Suburb of Birmingham, England

Stockland Green is an area of Birmingham, England.

It gives its name to a ward which is part of the Erdington formal district, and is located to the south-west of Erdington and north-east of Birmingham City Centre. The area is often mistakenly identified as Erdington, normally through domestic and commercial addresses. The area however has its own council ward and is outside Erdington's traditional boundaries, previously in the Birmingham Aston constituency.

==Demographics==
The 2001 Population Census recorded that there were 23,060 people living in the ward with a population density of 4,487 people per km^{2} compared with 3,649 people per km^{2} for Birmingham. 24.7% (5,706) of the ward's population consists of ethnic minorities compared with 29.6% for Birmingham in general.

==Politics==
The ward was dominated by the Labour Party between the mid-1980s to 2007 and sent three Labour councillors to Birmingham City Council. However, in 2008 this changed when Matt Bennett won for the local Conservative Party.

Ward boundaries changed in 2018 and Stockland Green was reduced from three councillors to two; the ward no longer included Gravelly Hill which became a single-member ward.

Stockland Green is currently represented by two councillors on Birmingham City Council: an Independent, Amar Khan, and Manni Butt of Reform UK.

Stockland Green has a Ward Support Officer.

==Places of interest==
Points of interest include Witton Cemetery, one of the largest cemeteries in the Midlands, which can be seen from the M6 motorway. Other areas include the Josiah Mason/Stockland Green complex of schools and colleges and Witton Lakes, an area of local beauty.

A rocky outcrop is located along the Tyburn Road.
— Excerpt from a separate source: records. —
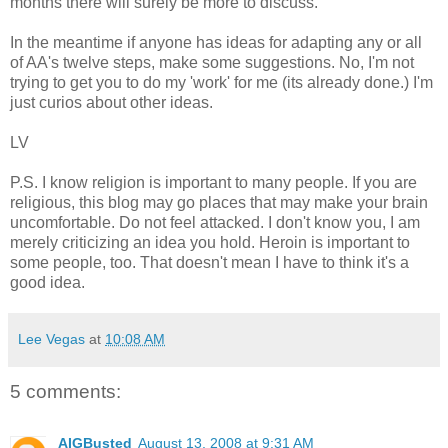
months there will surely be more to discuss.
In the meantime if anyone has ideas for adapting any or all
of AA's twelve steps, make some suggestions. No, I'm not
trying to get you to do my 'work' for me (its already done.) I'm
just curios about other ideas.
LV
P.S. I know religion is important to many people. If you are
religious, this blog may go places that may make your brain
uncomfortable. Do not feel attacked. I don't know you, I am
merely criticizing an idea you hold. Heroin is important to
some people, too. That doesn't mean I have to think it's a
good idea.
Lee Vegas
at
10:08 AM
5 comments:
AIGBusted
August 13, 2008 at 9:31 AM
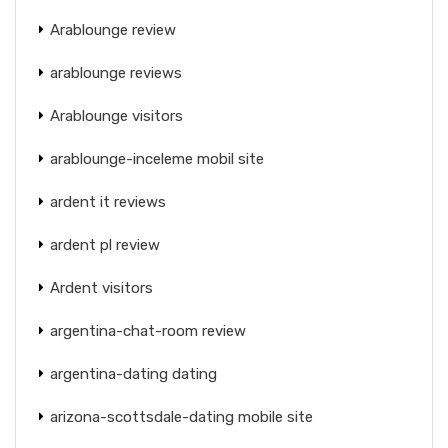
Arablounge review
arablounge reviews
Arablounge visitors
arablounge-inceleme mobil site
ardent it reviews
ardent pl review
Ardent visitors
argentina-chat-room review
argentina-dating dating
arizona-scottsdale-dating mobile site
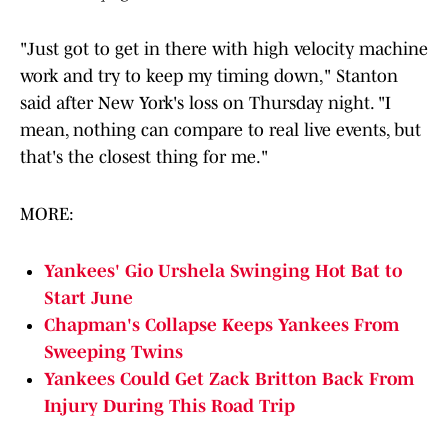
"Just got to get in there with high velocity machine
work and try to keep my timing down," Stanton
said after New York's loss on Thursday night. "I
mean, nothing can compare to real live events, but
that's the closest thing for me."
MORE:
Yankees' Gio Urshela Swinging Hot Bat to
Start June
Chapman's Collapse Keeps Yankees From
Sweeping Twins
Yankees Could Get Zack Britton Back From
Injury During This Road Trip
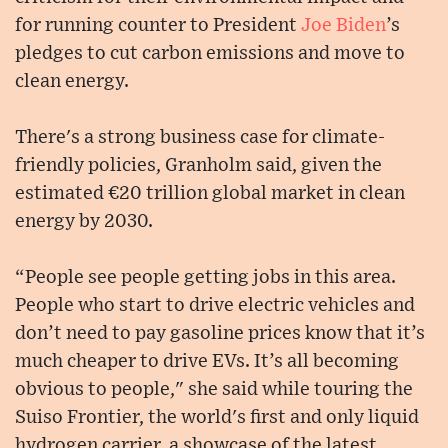
for running counter to President
Joe Biden
’s
pledges to cut carbon emissions and move to
clean energy.
There's a strong business case for climate-
friendly policies, Granholm said, given the
estimated €20 trillion global market in clean
energy by 2030.
“People see people getting jobs in this area.
People who start to drive electric vehicles and
don’t need to pay gasoline prices know that it’s
much cheaper to drive EVs. It’s all becoming
obvious to people," she said while touring the
Suiso Frontier, the world's first and only liquid
hydrogen carrier, a showcase of the latest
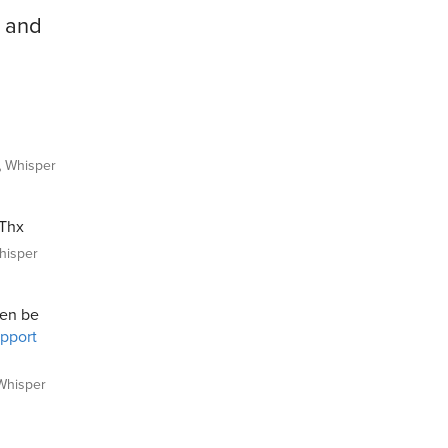
e and
Whisper
 Thx
isper
hen be
upport
hisper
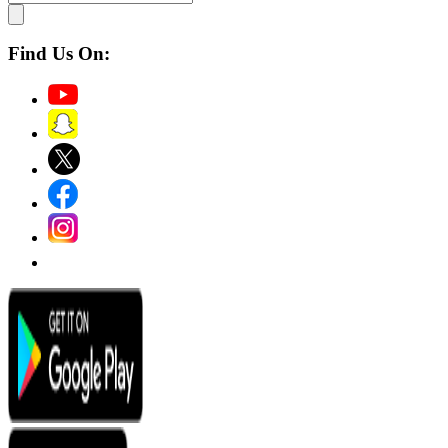
Find Us On:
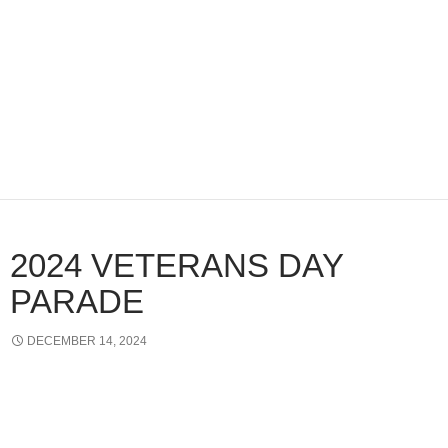
2024 VETERANS DAY
PARADE
DECEMBER 14, 2024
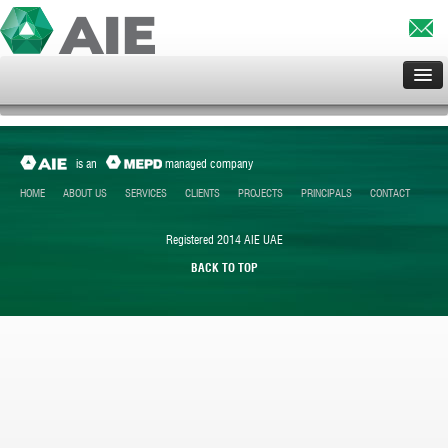
HOME
ABOUT US
is an
managed company
SERVICES
HOME
ABOUT US
SERVICES
CLIENTS
PROJECTS
PRINCIPALS
CONTACT
CLIENTS
Registered 2014 AIE UAE
PROJECTS
BACK TO TOP
PRINCIPALS
CONTACT US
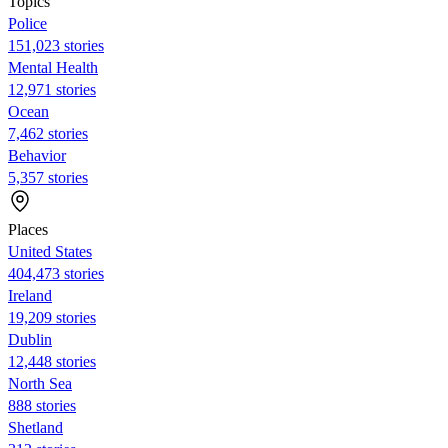
Topics
Police
151,023 stories
Mental Health
12,971 stories
Ocean
7,462 stories
Behavior
5,357 stories
Places
United States
404,473 stories
Ireland
19,209 stories
Dublin
12,448 stories
North Sea
888 stories
Shetland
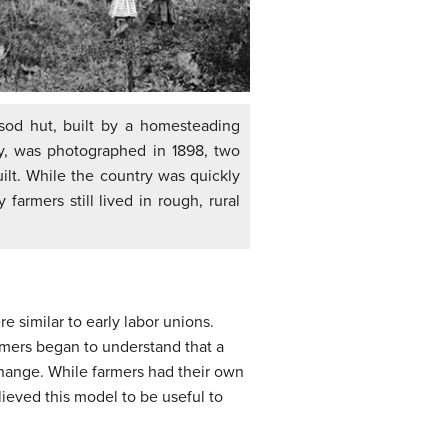
sod hut, built by a homesteading
ly, was photographed in 1898, two
uilt. While the country was quickly
 farmers still lived in rough, rural
e similar to early labor unions.
armers began to understand that a
change. While farmers had their own
ieved this model to be useful to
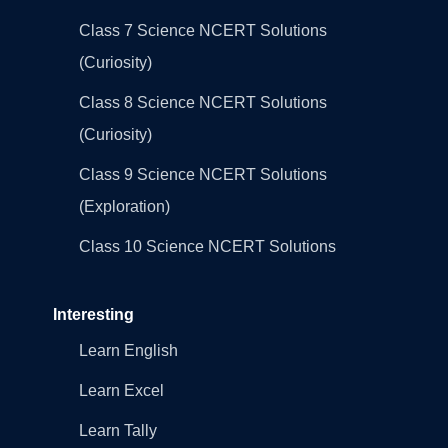
Class 7 Science NCERT Solutions
(Curiosity)
Class 8 Science NCERT Solutions
(Curiosity)
Class 9 Science NCERT Solutions
(Exploration)
Class 10 Science NCERT Solutions
Interesting
Learn English
Learn Excel
Learn Tally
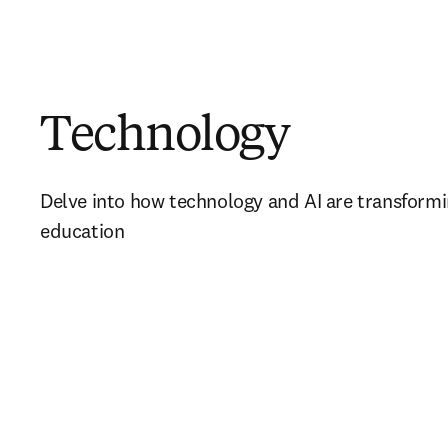
Technology
Delve into how technology and AI are transformi
education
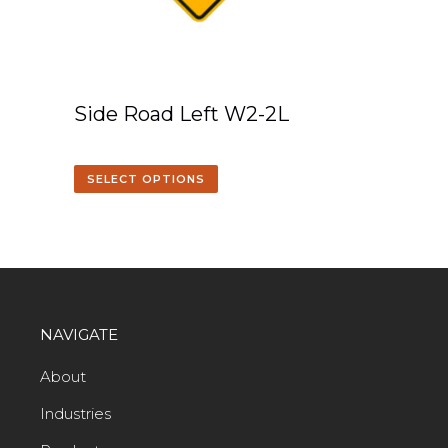
Side Road Left W2-2L
SELECT OPTIONS
NAVIGATE
About
Industries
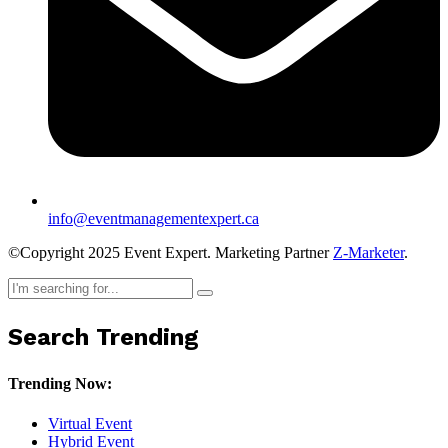
info@eventmanagementexpert.ca
©Copyright 2025 Event Expert. Marketing Partner
Z-Marketer
.
Search Trending
Trending Now:
Virtual Event
Hybrid Event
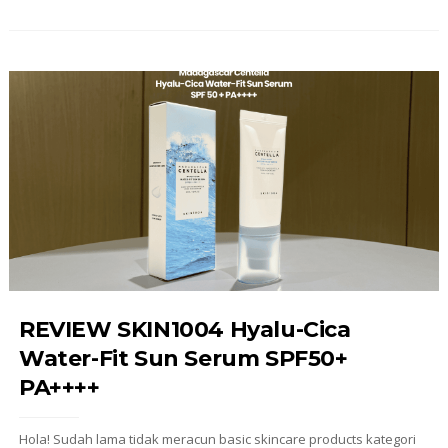
REVIEW SKIN1004 Hyalu-Cica
Water-Fit Sun Serum SPF50+
PA++++
Hola! Sudah lama tidak meracun basic skincare products kategori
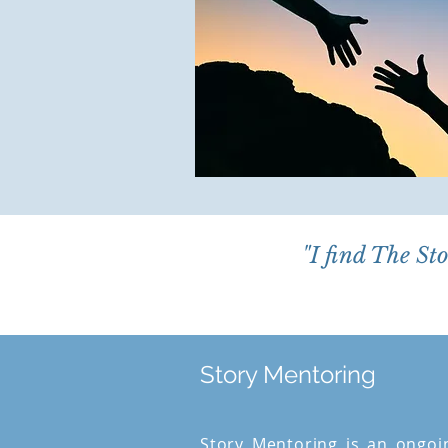
"I find The St
Story Mentoring
Story Mentoring is an ongoi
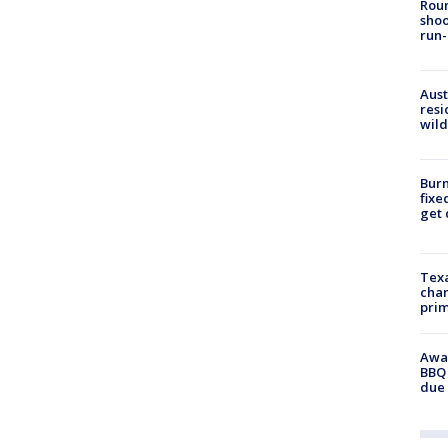
Roun
shoo
run-
Aust
resi
wild
Burn
fixe
get
Texa
chan
prim
Awar
BBQ 
due 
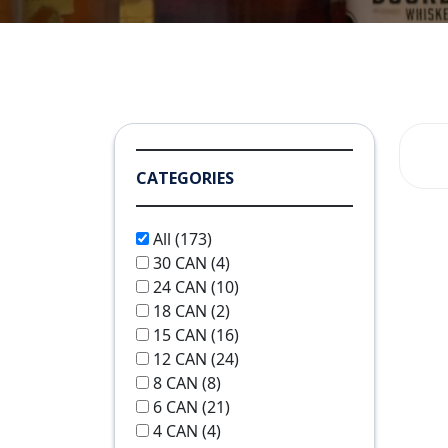
CATEGORIES
All
(173)
30 CAN
(4)
24 CAN
(10)
18 CAN
(2)
15 CAN
(16)
12 CAN
(24)
8 CAN
(8)
6 CAN
(21)
4 CAN
(4)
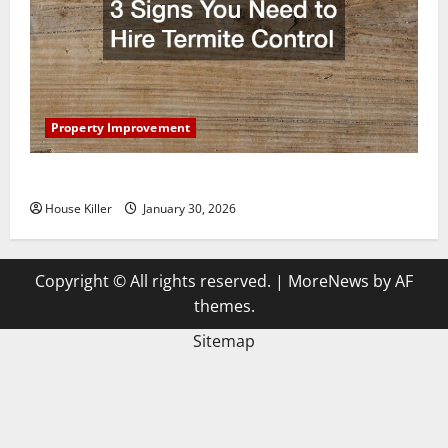
Property Improvement
3 Signs You Need to Hire Termite Control
House Killer
January 30, 2026
Copyright © All rights reserved.
|
MoreNews
by AF
themes.
Sitemap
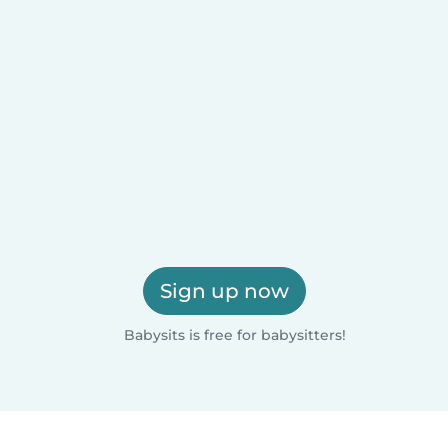
Sign up now
Babysits is free for babysitters!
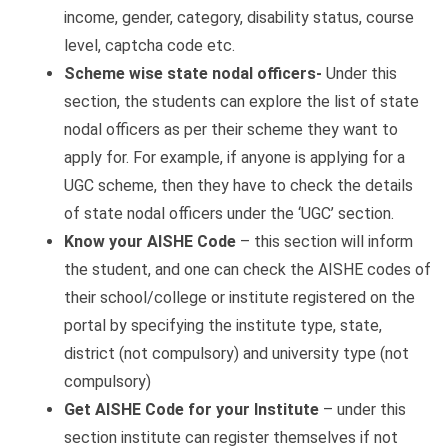
income, gender, category, disability status, course
level, captcha code etc.
Scheme wise state nodal officers-
Under this
section, the students can explore the list of state
nodal officers as per their scheme they want to
apply for. For example, if anyone is applying for a
UGC scheme, then they have to check the details
of state nodal officers under the ‘UGC’ section.
Know your AISHE Code
– this section will inform
the student, and one can check the AISHE codes of
their school/college or institute registered on the
portal by specifying the institute type, state,
district (not compulsory) and university type (not
compulsory)
Get AISHE Code for your Institute
– under this
section institute can register themselves if not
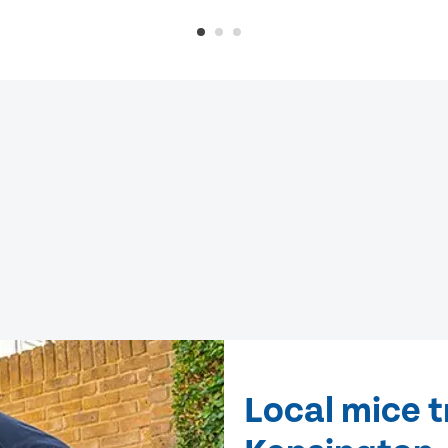
Local mice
There are two major areas of open space; Bleak Hill Recreation Ground and Brookvale Park, which contains a large lake.

Stockland Green Community Leisure Centre serves the area.

==Transport==
Three major roads dissect the area; Tyburn Road (A38), Gravelly Hill (A5127) and Reservoir Road (A4040). The M6 motorway is situated in the southern boundary of the ward.

Gravelly Hill railway station on the Cross-City Line is on the boundary of Stockland Green and Gravelly Hill wards.